Setelah merasa puas menatap keluar sana, Sherlyta menutup jendela tersebut dengan gorden, hingga membuat kamar cukup luas itu gelap tanpa cahaya sedikitpun karena hari memang sudah beranjak malam.

Ponsel yang masih berada di dalam tas tangan yang tadi Sherlyta bawa berdering, menandakan ada sebuah pesan yang masuk.

Dengan langkah pelan perempuan cantik meski dalam keadaan kacau itu meraih tas yang semula ia letakan begitu saja di atas ranjang dan mengambil benda persegi tersebut untuk melihat siapa gerangan yang menghubunginya.

Sherlyta menghela napas panjang sebelum akhirnya membaca pesan yang dikirimkan oleh Alvian. Ia jadi teringat pada obrolannya dengan laki-laki tampan itu beberapa jam yang lalu.

"Tumor kamu sudah berada pada tingkat 2, tumor itu masih jinak dengan pertumbuhan yang lambat, maka dari itu kita harus segera melakukan pengobatan sebelum tingkatannya naik menjadi tingkatan tiga bahkan bisa saja menjadi tumor ganas. Yang mau tidak mau harus segera melakukan pengobatan yang lumayan serius salah satunya Radioterapi. Itu bertujuan untuk menyusutkan ukuran tumor, dengan cara membunuh sel-sel tumor menggunakan radiasi. Sinar radiasi dapat dihasilkan oleh alat khusus di luar tubuh yang dimaksud radiasi eksternal atau dipasang dekat lokasi tumor yang disebut juga Brakiterapi. Terdapat juga teknik radioterapi yang dinamakan radiosurgery (Gamma Knife Surgery), dengan energy yang lebih besar tetapi lebih terarah." Alvian menjelaskan.

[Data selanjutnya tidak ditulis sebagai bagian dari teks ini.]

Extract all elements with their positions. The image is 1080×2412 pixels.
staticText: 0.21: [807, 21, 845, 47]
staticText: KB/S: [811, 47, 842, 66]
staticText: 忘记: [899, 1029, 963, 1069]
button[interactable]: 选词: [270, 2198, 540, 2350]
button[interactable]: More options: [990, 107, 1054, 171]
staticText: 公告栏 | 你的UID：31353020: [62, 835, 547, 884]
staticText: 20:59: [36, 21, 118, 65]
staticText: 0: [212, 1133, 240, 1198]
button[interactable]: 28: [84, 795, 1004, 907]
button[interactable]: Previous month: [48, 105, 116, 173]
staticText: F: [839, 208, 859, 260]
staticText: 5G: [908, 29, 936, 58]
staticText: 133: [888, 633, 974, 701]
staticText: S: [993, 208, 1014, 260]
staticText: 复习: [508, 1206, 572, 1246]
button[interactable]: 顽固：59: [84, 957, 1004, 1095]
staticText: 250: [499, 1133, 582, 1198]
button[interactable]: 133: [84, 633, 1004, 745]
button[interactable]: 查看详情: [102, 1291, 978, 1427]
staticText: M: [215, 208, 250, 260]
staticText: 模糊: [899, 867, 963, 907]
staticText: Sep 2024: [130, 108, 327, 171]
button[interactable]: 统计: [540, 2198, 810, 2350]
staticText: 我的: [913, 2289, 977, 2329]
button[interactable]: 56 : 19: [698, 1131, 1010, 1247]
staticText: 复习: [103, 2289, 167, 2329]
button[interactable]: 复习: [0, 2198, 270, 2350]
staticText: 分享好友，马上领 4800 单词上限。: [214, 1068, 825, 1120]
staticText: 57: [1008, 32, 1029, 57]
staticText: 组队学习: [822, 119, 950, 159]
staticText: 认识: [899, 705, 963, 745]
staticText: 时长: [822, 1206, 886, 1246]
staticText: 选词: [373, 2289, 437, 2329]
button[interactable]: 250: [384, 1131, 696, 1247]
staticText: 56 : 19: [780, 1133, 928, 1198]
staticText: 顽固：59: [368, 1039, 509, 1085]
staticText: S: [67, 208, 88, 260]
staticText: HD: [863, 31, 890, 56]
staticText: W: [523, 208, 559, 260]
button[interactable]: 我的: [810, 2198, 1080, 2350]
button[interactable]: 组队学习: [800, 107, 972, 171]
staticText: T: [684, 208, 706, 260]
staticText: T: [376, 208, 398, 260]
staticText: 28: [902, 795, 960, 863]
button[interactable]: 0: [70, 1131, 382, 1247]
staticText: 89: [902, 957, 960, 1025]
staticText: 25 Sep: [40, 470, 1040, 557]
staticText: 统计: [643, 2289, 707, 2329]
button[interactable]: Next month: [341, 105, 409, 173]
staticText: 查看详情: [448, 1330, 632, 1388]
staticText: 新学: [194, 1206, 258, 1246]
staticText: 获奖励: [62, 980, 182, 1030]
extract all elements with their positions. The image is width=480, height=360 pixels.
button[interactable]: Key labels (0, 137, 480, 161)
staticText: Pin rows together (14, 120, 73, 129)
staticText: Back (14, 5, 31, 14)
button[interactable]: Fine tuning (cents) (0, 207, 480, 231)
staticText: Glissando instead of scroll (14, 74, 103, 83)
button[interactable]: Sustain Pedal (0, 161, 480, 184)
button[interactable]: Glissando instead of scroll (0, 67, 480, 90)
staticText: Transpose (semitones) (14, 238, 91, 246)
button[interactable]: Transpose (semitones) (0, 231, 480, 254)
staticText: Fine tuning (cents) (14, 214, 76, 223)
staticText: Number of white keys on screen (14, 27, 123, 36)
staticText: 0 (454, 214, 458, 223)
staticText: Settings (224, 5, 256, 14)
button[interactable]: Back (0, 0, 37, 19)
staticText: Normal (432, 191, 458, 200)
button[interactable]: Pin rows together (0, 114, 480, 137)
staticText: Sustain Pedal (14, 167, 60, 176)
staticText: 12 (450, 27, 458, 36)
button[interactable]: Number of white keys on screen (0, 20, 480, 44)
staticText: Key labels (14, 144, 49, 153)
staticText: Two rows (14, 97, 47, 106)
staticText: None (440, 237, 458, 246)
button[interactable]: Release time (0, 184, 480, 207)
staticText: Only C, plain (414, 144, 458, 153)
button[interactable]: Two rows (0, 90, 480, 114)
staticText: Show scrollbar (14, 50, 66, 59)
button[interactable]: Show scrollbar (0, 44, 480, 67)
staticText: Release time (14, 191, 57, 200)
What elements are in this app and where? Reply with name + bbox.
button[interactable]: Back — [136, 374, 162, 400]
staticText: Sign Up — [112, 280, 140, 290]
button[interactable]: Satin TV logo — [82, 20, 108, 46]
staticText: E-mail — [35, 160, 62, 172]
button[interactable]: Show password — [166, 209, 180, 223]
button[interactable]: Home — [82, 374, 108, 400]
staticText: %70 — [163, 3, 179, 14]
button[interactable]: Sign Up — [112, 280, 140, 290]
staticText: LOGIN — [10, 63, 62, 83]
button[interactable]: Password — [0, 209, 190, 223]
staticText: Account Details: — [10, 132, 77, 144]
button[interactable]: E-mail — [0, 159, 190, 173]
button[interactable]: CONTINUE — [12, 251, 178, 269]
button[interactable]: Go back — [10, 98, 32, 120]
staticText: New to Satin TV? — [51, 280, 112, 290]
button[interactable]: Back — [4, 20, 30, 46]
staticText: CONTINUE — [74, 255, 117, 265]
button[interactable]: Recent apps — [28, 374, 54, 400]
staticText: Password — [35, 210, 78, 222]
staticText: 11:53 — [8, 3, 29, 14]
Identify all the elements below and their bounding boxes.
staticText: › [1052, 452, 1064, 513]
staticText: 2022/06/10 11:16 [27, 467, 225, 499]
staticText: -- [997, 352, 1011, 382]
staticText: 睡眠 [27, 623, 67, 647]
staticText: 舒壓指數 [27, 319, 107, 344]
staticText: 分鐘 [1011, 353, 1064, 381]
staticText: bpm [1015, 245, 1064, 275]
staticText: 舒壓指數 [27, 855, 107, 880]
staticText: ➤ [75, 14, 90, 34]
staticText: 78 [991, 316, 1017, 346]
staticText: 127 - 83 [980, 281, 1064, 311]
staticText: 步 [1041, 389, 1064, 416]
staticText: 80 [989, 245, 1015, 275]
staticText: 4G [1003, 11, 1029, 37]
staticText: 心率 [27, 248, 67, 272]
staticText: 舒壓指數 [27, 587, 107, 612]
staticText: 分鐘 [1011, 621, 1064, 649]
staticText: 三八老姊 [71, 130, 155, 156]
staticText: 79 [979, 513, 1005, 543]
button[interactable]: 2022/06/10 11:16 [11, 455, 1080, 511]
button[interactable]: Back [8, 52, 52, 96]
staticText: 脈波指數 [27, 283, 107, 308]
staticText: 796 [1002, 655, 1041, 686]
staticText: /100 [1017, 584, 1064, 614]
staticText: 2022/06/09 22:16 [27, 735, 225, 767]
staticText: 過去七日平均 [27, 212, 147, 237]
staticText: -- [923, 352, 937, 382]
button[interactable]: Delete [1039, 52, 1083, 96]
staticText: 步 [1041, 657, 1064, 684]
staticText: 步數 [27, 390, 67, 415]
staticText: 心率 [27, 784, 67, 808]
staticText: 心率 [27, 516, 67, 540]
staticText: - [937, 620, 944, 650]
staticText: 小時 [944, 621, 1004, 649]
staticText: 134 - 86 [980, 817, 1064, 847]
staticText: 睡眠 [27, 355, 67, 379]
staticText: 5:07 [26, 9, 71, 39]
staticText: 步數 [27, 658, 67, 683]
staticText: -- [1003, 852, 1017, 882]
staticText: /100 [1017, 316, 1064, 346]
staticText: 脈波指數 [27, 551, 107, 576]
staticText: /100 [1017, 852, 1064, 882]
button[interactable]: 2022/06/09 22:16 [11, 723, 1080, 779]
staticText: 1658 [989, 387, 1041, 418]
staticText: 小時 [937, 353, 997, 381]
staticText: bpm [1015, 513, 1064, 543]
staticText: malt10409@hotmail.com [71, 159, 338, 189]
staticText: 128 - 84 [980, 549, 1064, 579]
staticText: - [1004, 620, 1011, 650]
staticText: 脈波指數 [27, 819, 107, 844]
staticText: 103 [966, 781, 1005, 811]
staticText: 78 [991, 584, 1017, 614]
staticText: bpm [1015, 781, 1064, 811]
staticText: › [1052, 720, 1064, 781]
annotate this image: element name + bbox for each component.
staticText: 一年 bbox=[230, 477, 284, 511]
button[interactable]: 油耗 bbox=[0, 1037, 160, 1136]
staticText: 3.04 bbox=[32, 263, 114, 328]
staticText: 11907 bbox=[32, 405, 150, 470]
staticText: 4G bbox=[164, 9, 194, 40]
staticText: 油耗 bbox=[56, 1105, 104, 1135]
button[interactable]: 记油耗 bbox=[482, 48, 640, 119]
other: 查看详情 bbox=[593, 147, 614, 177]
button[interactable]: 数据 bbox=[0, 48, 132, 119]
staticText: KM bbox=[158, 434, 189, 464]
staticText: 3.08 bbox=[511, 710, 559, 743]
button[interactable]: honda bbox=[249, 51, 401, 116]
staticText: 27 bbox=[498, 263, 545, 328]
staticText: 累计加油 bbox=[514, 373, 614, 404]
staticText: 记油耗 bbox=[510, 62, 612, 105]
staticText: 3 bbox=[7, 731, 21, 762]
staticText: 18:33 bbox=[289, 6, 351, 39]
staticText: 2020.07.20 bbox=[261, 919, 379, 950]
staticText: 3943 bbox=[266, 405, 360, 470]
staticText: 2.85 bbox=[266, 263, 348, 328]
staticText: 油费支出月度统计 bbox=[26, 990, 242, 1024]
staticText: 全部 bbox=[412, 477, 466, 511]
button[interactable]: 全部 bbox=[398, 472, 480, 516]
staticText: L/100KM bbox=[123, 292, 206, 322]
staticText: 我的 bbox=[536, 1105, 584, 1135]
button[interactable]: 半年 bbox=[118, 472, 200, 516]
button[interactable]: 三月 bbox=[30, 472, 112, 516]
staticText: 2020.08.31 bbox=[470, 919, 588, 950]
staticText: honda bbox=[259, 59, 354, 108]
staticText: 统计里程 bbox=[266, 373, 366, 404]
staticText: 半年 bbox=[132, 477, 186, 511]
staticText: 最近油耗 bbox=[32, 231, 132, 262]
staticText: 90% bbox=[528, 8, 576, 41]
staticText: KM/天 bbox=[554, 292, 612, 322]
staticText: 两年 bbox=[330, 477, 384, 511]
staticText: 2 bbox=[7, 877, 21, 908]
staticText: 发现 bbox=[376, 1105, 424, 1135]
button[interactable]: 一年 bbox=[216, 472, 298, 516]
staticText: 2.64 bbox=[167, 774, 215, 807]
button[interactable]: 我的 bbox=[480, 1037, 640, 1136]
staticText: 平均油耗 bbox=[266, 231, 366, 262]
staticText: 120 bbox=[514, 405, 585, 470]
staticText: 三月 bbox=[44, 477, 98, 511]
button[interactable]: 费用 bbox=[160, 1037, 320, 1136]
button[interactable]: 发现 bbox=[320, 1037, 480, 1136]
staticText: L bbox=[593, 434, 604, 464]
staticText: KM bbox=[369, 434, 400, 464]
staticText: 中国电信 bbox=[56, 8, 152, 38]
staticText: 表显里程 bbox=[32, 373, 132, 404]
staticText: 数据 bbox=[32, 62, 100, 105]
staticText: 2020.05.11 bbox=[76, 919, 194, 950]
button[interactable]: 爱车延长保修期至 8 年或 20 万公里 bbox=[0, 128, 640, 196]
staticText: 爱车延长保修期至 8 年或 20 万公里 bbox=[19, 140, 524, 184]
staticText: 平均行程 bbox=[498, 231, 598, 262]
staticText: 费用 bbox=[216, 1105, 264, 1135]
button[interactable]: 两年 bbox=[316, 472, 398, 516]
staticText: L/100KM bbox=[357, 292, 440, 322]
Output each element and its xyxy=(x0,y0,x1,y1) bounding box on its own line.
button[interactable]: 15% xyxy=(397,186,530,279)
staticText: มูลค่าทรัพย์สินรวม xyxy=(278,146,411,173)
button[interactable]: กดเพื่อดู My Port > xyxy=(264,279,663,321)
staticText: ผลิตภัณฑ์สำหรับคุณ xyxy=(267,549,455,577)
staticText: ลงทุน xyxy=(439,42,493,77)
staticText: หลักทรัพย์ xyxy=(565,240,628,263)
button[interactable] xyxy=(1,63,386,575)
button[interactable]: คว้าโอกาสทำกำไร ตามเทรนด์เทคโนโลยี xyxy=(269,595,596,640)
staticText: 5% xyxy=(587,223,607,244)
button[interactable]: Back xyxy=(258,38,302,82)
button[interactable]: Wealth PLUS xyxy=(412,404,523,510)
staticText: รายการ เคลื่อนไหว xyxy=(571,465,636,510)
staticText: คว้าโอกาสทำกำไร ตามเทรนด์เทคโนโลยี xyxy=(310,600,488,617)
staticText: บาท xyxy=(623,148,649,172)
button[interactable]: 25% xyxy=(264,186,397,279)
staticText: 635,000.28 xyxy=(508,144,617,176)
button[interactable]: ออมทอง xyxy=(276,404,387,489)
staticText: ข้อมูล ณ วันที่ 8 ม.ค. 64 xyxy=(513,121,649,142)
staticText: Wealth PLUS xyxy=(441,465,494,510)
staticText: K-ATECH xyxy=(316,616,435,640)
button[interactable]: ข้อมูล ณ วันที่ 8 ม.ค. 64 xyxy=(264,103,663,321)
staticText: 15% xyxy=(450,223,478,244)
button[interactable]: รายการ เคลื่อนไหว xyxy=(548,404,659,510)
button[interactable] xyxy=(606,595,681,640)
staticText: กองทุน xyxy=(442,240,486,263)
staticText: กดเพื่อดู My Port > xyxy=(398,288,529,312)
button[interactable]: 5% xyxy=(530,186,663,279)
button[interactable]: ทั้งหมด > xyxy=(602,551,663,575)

"Apa gak ada pengobatan lain, selain itu?" tanya Sherlyta. Cepat Alvian mengangguk.

"Ada, yaitu Kemoterapi. Itu juga sama untuk membunuh sel-sel tumor dengan menggunakan obat-obatan yang dapat diberikan dalam bentuk tablet atau bisa juga disuntikan." Jelas Alvian lagi. Sherlyta bergidik ngeri mendengar kedua pengobatan yang di sarankan Doketernya itu.

"Ada yang lain lagi gak?"

Alvian kembali mengangguk. "Tentu ada, tapi ini lebih beresiko."

"Apa?" penasaran Sherlyta.

"Operasi pengangkatan tumor. Operasi ini bertujuan mengangkat jaringan tumor sebanyak mungkin tanpa merusak jaringan sehat di sekitarnya. Tindakan ini memerlukan proses pencukuran rambut sebelum melubangi bagian yang memiliki tumor. Dan nanti akan diberikan obat-obatan untuk mengurangi pembengkakkan pada otak, mengatasi sakit kepala dan juga untuk mengurangi mual dan muntah. Untuk pemulihan itu sendiri mungkin butuh waktu sekitar satu tahun, itupun harus mengikuti program Fisioterapi. Kerana penderita tumor otak akan merasa lebih mudah lelah setelah menjalani pengobatan. Operasi juga memiliki efek samping di antaranya, kelumpuhan, pembengkakkan otak, infeksi luka operasi, pendarahan, kejang, penglihatan rusak, hilang ingatan, susah bicara, gangguan aliran darah atau stroke, dan mungkin lebih parah lagi adalah kematian."

Sherlyta semakin bergidik ngeri mendengar penjelasan Alvian tentang operasi pengangkatan penyakit yang dideritanya.